When considering the most significant changes since its opening, there have been many updates from automatic doors and electrical systems, to Maryville Memory Care.
Kathleen Parry, President of Maryville since 2004, has seen the evolution of Maryville and the health care industry. Though not as prominent as a building, digital record keeping is one of the most significant improvements at Maryville she has seen.
“Originally all the paper charts were in large three ring binders. You had to pull them off a shelf, write your notes and then return them back to the case. Worse, if somebody wanted it at the same time, someone just had to wait,” said Kathleen. “The change streamlined our work and consolidated communications between doctors and practitioners improving the care we provide,” she added.
A significant difference between Maryville today and its beginning is the number of medical personnel on the premises and the type of specialty care they provide. The specialists who are available today include speech therapists, occupational therapists, physical therapists, with a team between 20 to 25 people. Every day there is a physician, physician assistant or nurse practitioner making the rounds. This level of personnel is not unique to Maryville, it reflects how the industry, and Maryville, have evolved through the years.
When Kathleen considers how Maryville has adapted through the years she says, “What I find amazing is that the Sisters identified a need and jumped into an area that was completely foreign to them. I am impressed by their courage. They instilled a ‘Service with Love’ and adaptability mindset. That foundation has been especially important to us the past couple of years.”
“The pandemic was challenging for us all but we did not see declines in our residents medically or spiritually, which is phenomenal and a testament to our caring team,” said Kathleen.
Maryville has also reshaped how its care practice is put into effect. In the early nursing days, the care was, “in a sense, rigid,” said Sr. Josephine. Today Maryville practices resident-centered care. This means multiple factors are reviewed when residents are admitted, for example, the time are they used to getting up in the morning.
This shift for Sister Josephine parallels her own experience. After 30 years of being a nurse she retired and entered the ministry of chaplaincy. Today she is the Director of Pastoral Care at Maryville. “I know I am more compassionate today and really try to hear the underlying connection between residents and Maryville,” she says. “As the residents have played a larger role in their own care and community, it has furthered the connection of the relationship between Maryville, its residents and community.”

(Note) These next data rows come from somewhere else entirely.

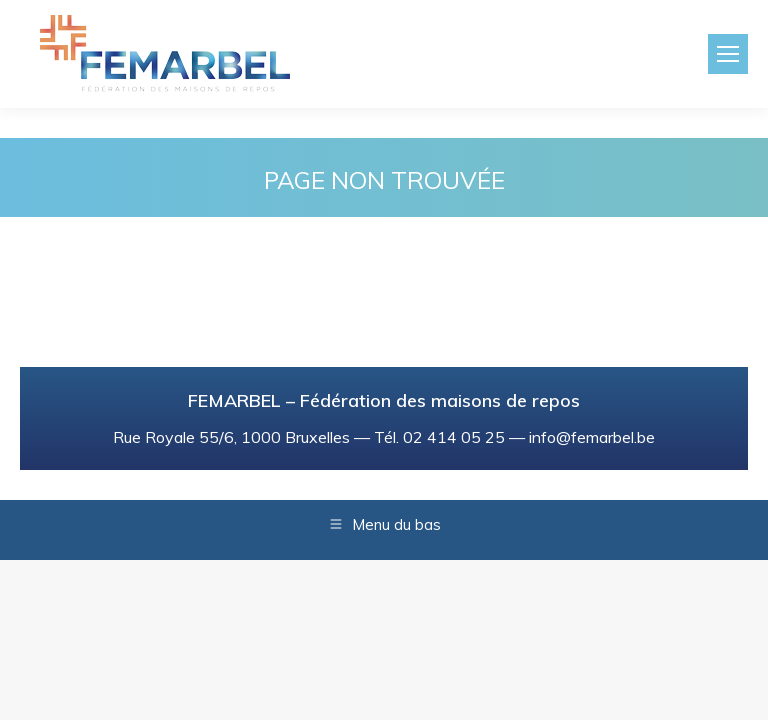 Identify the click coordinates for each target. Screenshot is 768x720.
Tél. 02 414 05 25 (439, 437)
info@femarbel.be (592, 437)
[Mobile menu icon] (728, 54) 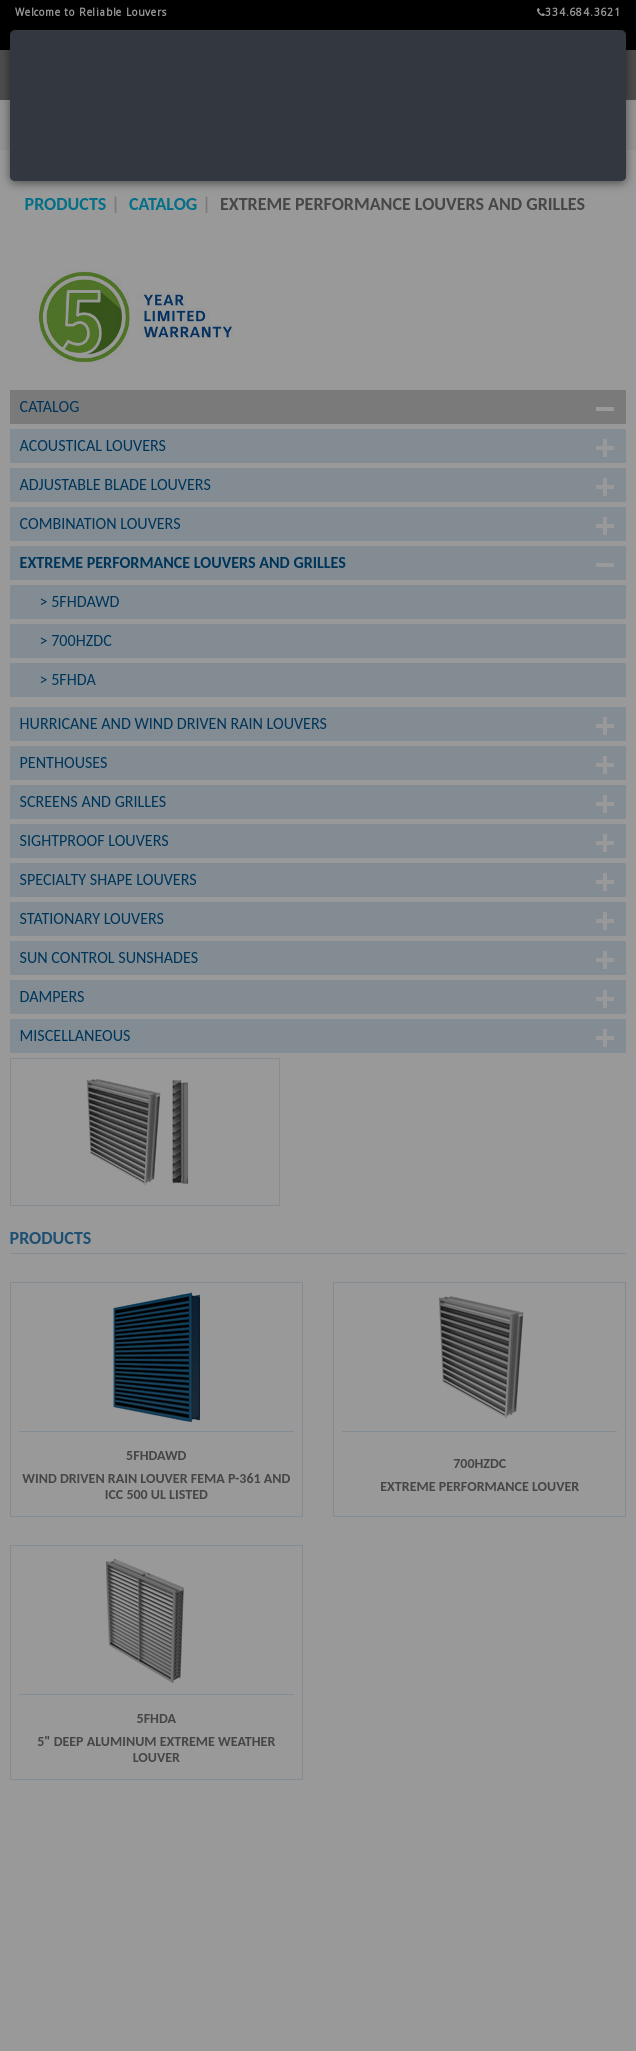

This is demonstrated by the hundreds of community donors and volunteers who have supported Maryville through the years. While the building of the Shalom Center or Maryville Memory Care have a physical imprint, it is the personal engagement that fills the emotional foundation for the staff and residents.
As the restrictions due to COVID-19 have eased, the pre-pandemic activities are renewing. This is evident all across Maryville particularly for outside visitors, including volunteers.
Suzanne Burns is the Volunteer Coordinator who has been leading these efforts for 18 years. In recounting her path to Maryville, Suzanne said, “I was at Mass at St. John Fisher and there was a notice in the bulletin. I had recently retired from teaching in Beaverton. I have always worked with kids but was not sure I could do this. I went home hesitant and I shared this with my husband. He said, ‘Go look in the mirror,’ and so I applied.”
After three years of restrictions, Suzanne shared an exchange, “I recently saw one of my former volunteers here at Mass. Afterwards we caught up and she said to me, ‘Suzanne, you have no idea how good it feels to me to be here.’ That is exactly it, the feeling we get being part of Maryville,” concluded Suzanne.